5. Implement a security policy for your Magento store. It should include regular backups of your database and files and restrict access to the admin panel to only trusted IP addresses.

There are a few things you can do to make your magento installation more secure:

1. Use a strong password for the admin panel, and never use the same password for multiple accounts.
2. Keep your magento installation and all extensions up to date. Regularly check for updates and apply them as soon as possible.
3. Use a security plugin like Magereport or Sucuri to scan your site for potential vulnerabilities.
4. Use a secure hosting provider with intrusion detection, prevention, and firewalls to protect your site from attacks.
5. Enable two-factor authentication for the admin panel.
6. Ensure you have a backup of your site in case something goes wrong.
7. Use a secure connection (SSL) for the admin panel and frontend store.
8. Follow security best practices when configuring your server and firewall.

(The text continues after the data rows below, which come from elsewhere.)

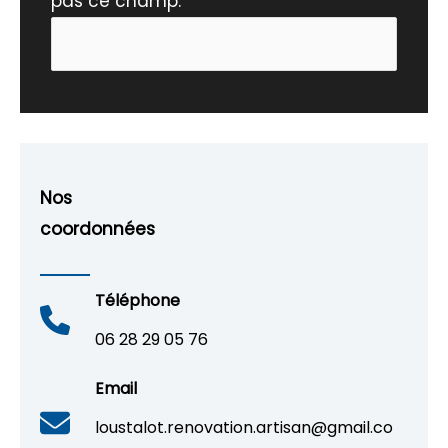
pas ce champ.
Nos
coordonnées
Téléphone
06 28 29 05 76
Email
loustalot.renovation.artisan@gmail.co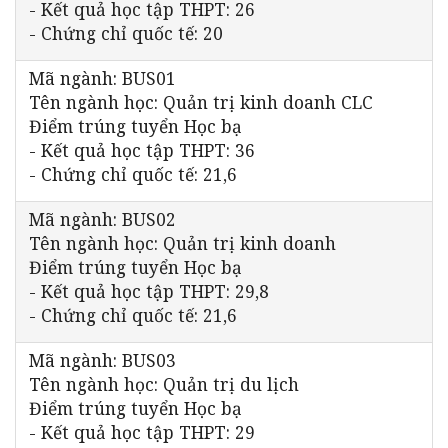
- Kết quả học tập THPT: 26
- Chứng chỉ quốc tế: 20
Mã ngành: BUS01
Tên ngành học: Quản trị kinh doanh CLC
Điểm trúng tuyển Học bạ
- Kết quả học tập THPT: 36
- Chứng chỉ quốc tế: 21,6
Mã ngành: BUS02
Tên ngành học: Quản trị kinh doanh
Điểm trúng tuyển Học bạ
- Kết quả học tập THPT: 29,8
- Chứng chỉ quốc tế: 21,6
Mã ngành: BUS03
Tên ngành học: Quản trị du lịch
Điểm trúng tuyển Học bạ
- Kết quả học tập THPT: 29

Moreover, the above essential Magento security tips are to protect your Magento store from attackers. Prevention is always better than cure, and there is no doubt that adequate protection needs advanced solutions. So keep your Magento store updated and immediately enhance your website's security.

Thus, I hope the information above helps you to understand the tips to make magento more secure.

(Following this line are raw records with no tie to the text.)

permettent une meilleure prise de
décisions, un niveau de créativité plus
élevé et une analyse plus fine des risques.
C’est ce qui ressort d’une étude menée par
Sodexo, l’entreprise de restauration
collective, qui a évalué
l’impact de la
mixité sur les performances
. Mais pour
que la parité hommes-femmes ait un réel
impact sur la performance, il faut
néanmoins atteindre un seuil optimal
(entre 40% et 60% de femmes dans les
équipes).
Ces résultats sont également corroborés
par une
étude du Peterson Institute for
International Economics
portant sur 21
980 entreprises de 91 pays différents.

--------------------------------

Regards,

Rex M

VPS Hosting | Magento Hosting

Someone has hacked into your website. These are very real pain points for eCommerce business owners, such as if your Magento store was hacked or if you were the target of a denial-of-service attack.

Businesses of all sizes, from local shops to multinational financial institutions, have been wiped out by high-profile cyberattacks. Even well-established companies like Yahoo have been subjected to a slew of cyberattacks, leaving them with the challenge of regaining the faith of their most devoted clients.

MyFedLoan

There are several steps you can take to make your Magento installation more secure:

1. Keep your Magento software and any third-party extensions up to date with the latest security patches.  ES File Explorer

2. Use a strong, unique password for your Magento admin panel, and make sure to change it regularly.

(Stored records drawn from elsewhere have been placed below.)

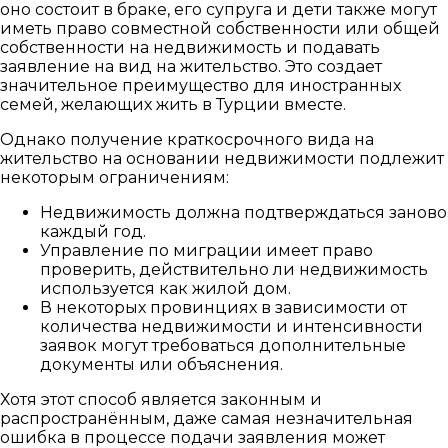
оно состоит в браке, его супруга и дети также могут
иметь право совместной собственности или общей
собственности на недвижимость и подавать
заявление на вид на жительство. Это создает
значительное преимущество для иностранных
семей, желающих жить в Турции вместе.
Однако получение краткосрочного вида на
жительство на основании недвижимости подлежит
некоторым ограничениям:
Недвижимость должна подтверждаться заново
каждый год.
Управление по миграции имеет право
проверить, действительно ли недвижимость
используется как жилой дом.
В некоторых провинциях в зависимости от
количества недвижимости и интенсивности
заявок могут требоваться дополнительные
документы или объяснения.
Хотя этот способ является законным и
распространённым, даже самая незначительная
ошибка в процессе подачи заявления может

3. Use a web application firewall (WAF) to protect your site from common attacks such as SQL injection and cross-site scripting (XSS).

4. Restrict access to your Magento admin panel by IP address or using two-factor authentication.

5. Regularly scan your site for vulnerabilities using a tool like Magento Security Scan.

6. Use HTTPS to encrypt all communications between your site and visitors' browsers.

7. Do not use the default admin URL.

8. Regularly backup your site's files and database.

9. Regularly review your Magento logs and monitor for any suspicious activity.

10. Use a hosting service that provides security features such as firewalls and intrusion detection/prevention systems.

11. Do not store sensitive information like credit card data on the site.

It's important to keep in mind that no system is completely secure, so it's important to stay informed about the latest security threats and best practices for protecting your site.

Great information,

Thanks for sharing it with us

MyFedLoan Login

• Remove any unused sample data or sample files that came with the fresh installation, like changelog.md, issue_template.md, etc. These are not needed on a production site.
• Make sure to use a strong unique auth.json with a complex admin password. Don't leave the default auth.json file.
• Limit access to the Magento setup folder by adding authentication or removing it from the web root after installation is complete.
• Disable the Magento Admin URI if possible and do not use 'admin' as the path. Use a custom complex path instead.
• Use a web application firewall (WAF) like ModSecurity to monitor and block suspicious requests.
• Enable SSL across the entire site. All admin and customer traffic should be over HTTPS.
• Use strong unique passwords everywhere, especially for admin accounts, Redis, etc.
• Limit access to cron jobs and disable unused cron jobs.
• Keep Magento and all extensions/themes updated to the latest secure versions.
• Review permissions on files/folders and limit access to what is required for the web server user.
• Disable unused functionality in Magento if not required.